Sob a orientação dela, os participantes são convidados a decorar bonequinhas de
cabaça com motes do colombiano Fernando Botero, por exemplo.
O público que atende, porém, nem sempre tem
condições de se deslocar até o local em que as atividades são realizadas. 'Em
geral, precisam de acompanhante', diz Pomeranz, que, assim, estendeu um braço
caseiro de seu projeto, o qual batizou de Faça Memórias em Casa.
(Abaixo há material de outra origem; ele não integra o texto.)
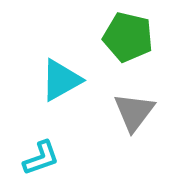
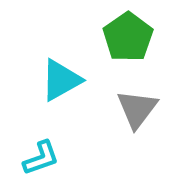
green pentagon: rotated 24 degrees clockwise
gray triangle: moved 3 px right, 3 px up
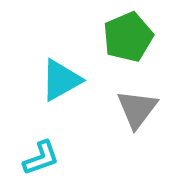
green pentagon: rotated 12 degrees clockwise
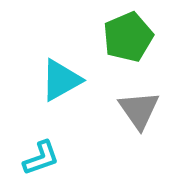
gray triangle: moved 2 px right, 1 px down; rotated 12 degrees counterclockwise
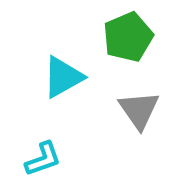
cyan triangle: moved 2 px right, 3 px up
cyan L-shape: moved 2 px right, 1 px down
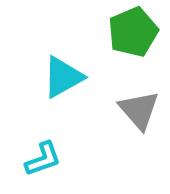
green pentagon: moved 5 px right, 5 px up
gray triangle: rotated 6 degrees counterclockwise
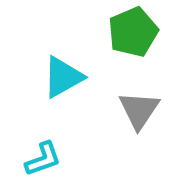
gray triangle: rotated 15 degrees clockwise
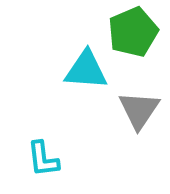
cyan triangle: moved 23 px right, 7 px up; rotated 33 degrees clockwise
cyan L-shape: rotated 102 degrees clockwise
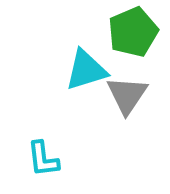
cyan triangle: rotated 21 degrees counterclockwise
gray triangle: moved 12 px left, 15 px up
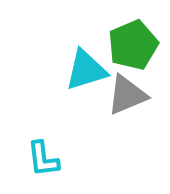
green pentagon: moved 13 px down
gray triangle: rotated 33 degrees clockwise
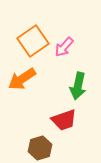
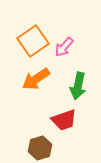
orange arrow: moved 14 px right
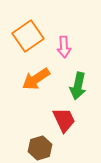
orange square: moved 5 px left, 5 px up
pink arrow: rotated 45 degrees counterclockwise
red trapezoid: rotated 96 degrees counterclockwise
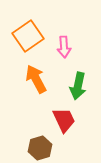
orange arrow: rotated 96 degrees clockwise
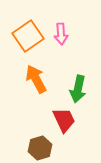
pink arrow: moved 3 px left, 13 px up
green arrow: moved 3 px down
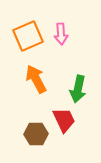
orange square: rotated 12 degrees clockwise
brown hexagon: moved 4 px left, 14 px up; rotated 15 degrees clockwise
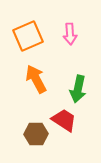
pink arrow: moved 9 px right
red trapezoid: rotated 32 degrees counterclockwise
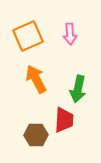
red trapezoid: rotated 60 degrees clockwise
brown hexagon: moved 1 px down
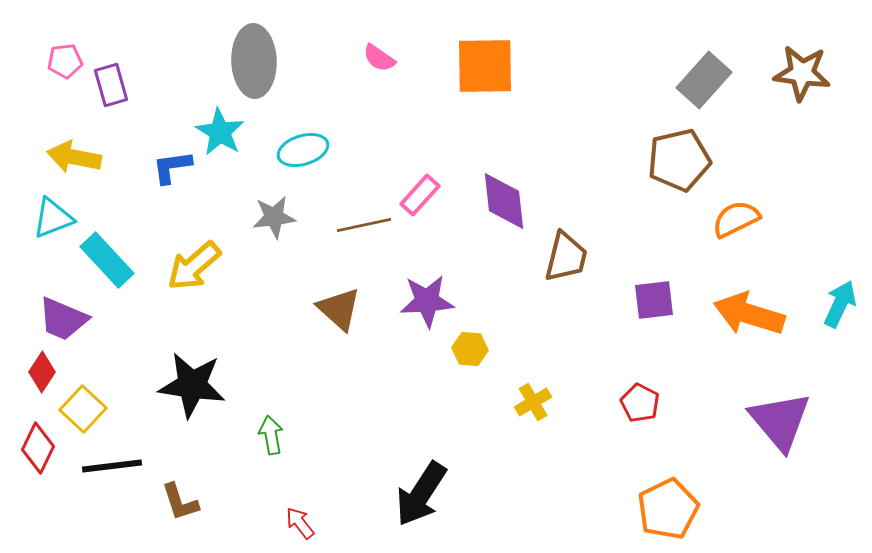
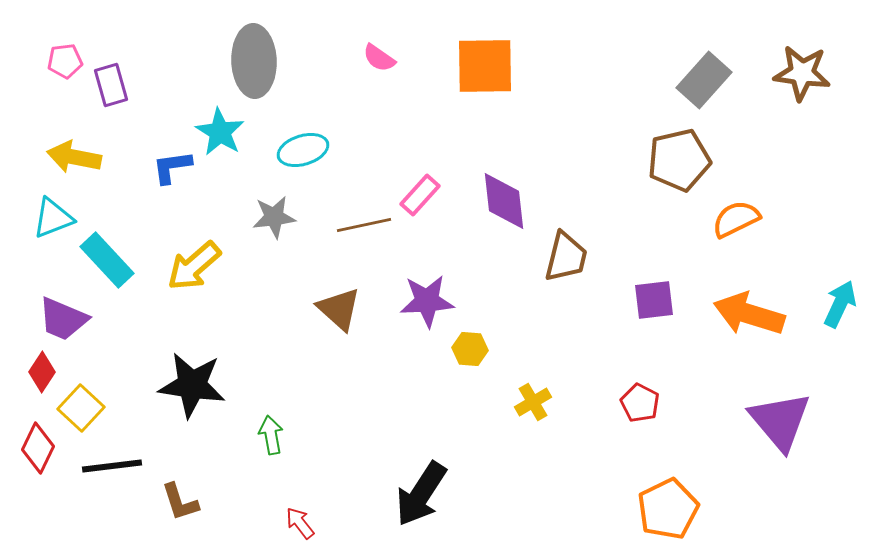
yellow square at (83, 409): moved 2 px left, 1 px up
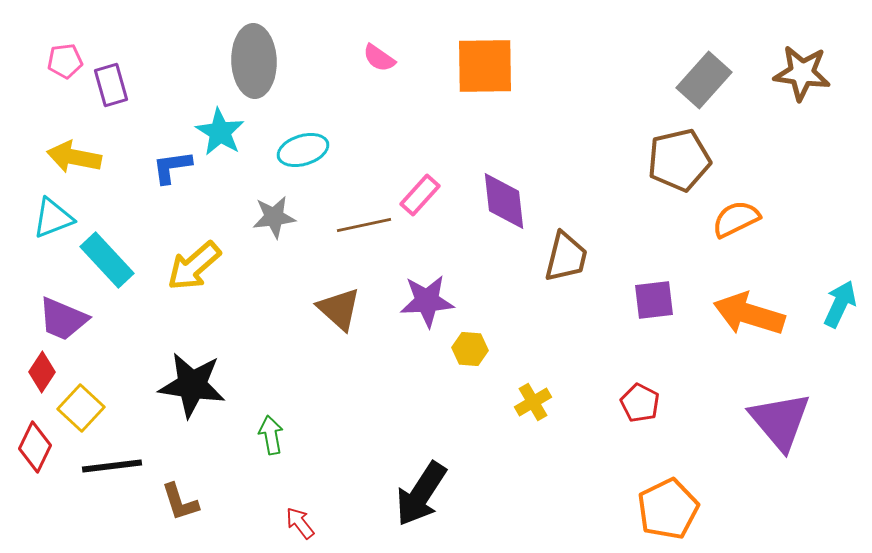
red diamond at (38, 448): moved 3 px left, 1 px up
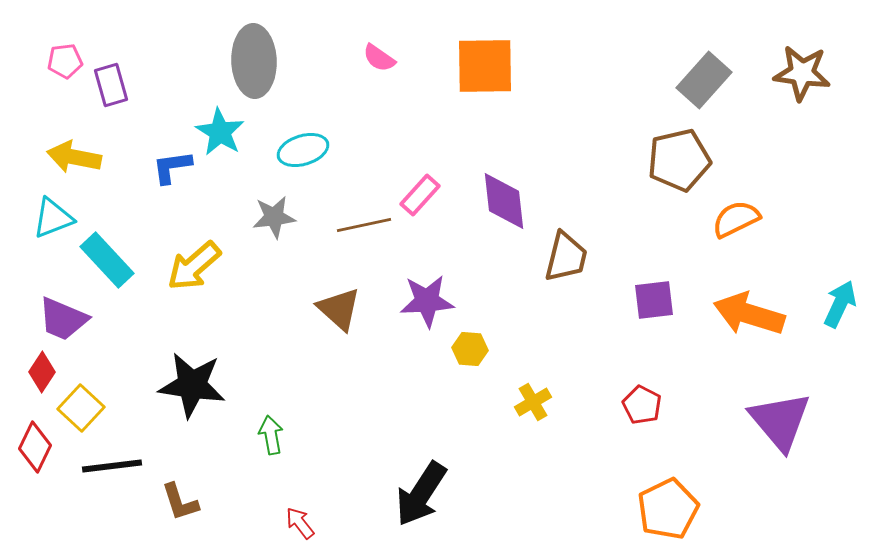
red pentagon at (640, 403): moved 2 px right, 2 px down
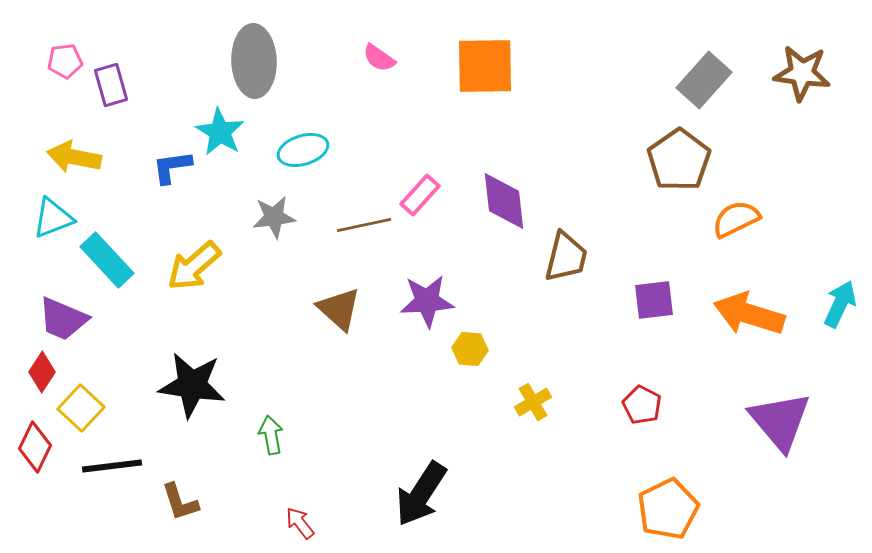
brown pentagon at (679, 160): rotated 22 degrees counterclockwise
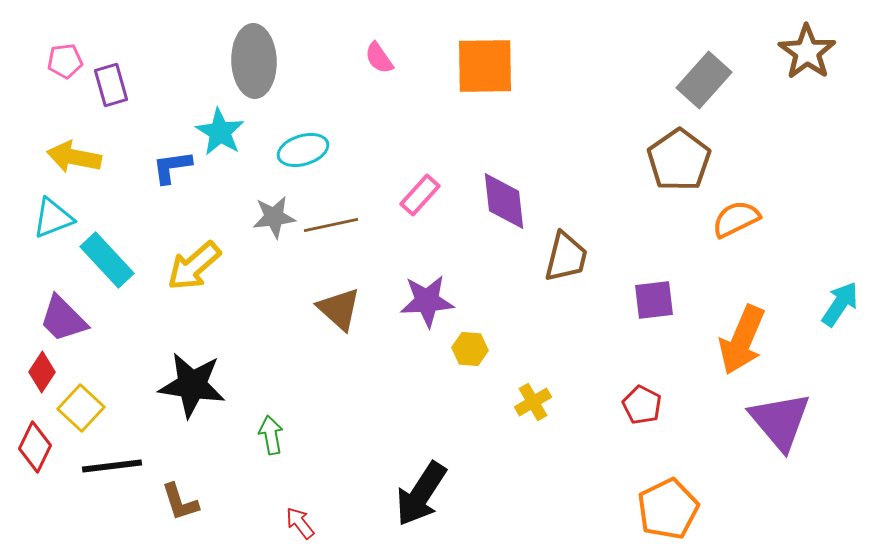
pink semicircle at (379, 58): rotated 20 degrees clockwise
brown star at (802, 73): moved 5 px right, 21 px up; rotated 28 degrees clockwise
brown line at (364, 225): moved 33 px left
cyan arrow at (840, 304): rotated 9 degrees clockwise
orange arrow at (749, 314): moved 7 px left, 26 px down; rotated 84 degrees counterclockwise
purple trapezoid at (63, 319): rotated 22 degrees clockwise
Ela própria grava vídeos, que duram, em
média, 15 minutos cada um, abordando aspectos das obras de artistas que já
caíram em domínio público. 'Nessas gravações, faço perguntas para interagir com
os idosos que as veem', afirma. 'Os cuidadores [de pacientes em tratamento de
Alzheimer] são instruídos a assisti-las com os pacientes e dar pausas para que
eles respondam ao que é perguntado'.
Os vídeos são de livre acesso na plataforma
do projeto. Quem deseja se aprofundar nos temas explorados pode adquirir kits,
no próprio site, que constituem verdadeiros pacotes de atividades para
amplificar o efeito estimulante do método. Os preços variam entre R$ 70 e R$
80.
O kit dos Girassóis de Van Gogh, por exemplo,
leva para o plano dos trabalhos manuais a explanação sobre a casa amarela que o
artista habitou, na França. Lá, o artista ficou à espera do amigo Paul Gauguin,
com quem pretendia montar um ateliê. O comprador do pacote recebe uma casa em
miniatura, feita de MDF, a qual deverá lixar e pintar de amarelo. Todo o
material necessário, inclusive um girassol de papel a ser colocado na fachada
da moradia, integra o kit.
Kit dos
Girassóis de Van Gogh, do Faça Memórias em Casa
|
O do russo Wassily Kandinsky inclui uma
ecobag. Sobre a superfície dela, devem ser coladas figuras geométricas de
feltro, em alusão às formas características do trabalho do pintor.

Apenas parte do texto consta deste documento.